[Start of Attachment]

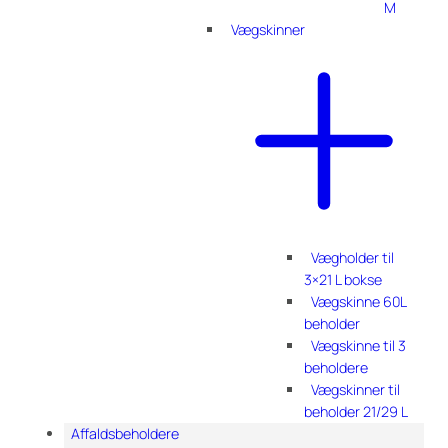
M
Vægskinner
Vægholder til
3×21 L bokse
Vægskinne 60L
beholder
Vægskinne til 3
beholdere
Vægskinner til
beholder 21/29 L
Affaldsbeholdere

[End of Attachment]

#### What you need to do
Set aside the pictures. Then return every line of the material above verbatim.

#### Reply
M
Vægskinner
Vægholder til
3×21 L bokse
Vægskinne 60L
beholder
Vægskinne til 3
beholdere
Vægskinner til
beholder 21/29 L
Affaldsbeholdere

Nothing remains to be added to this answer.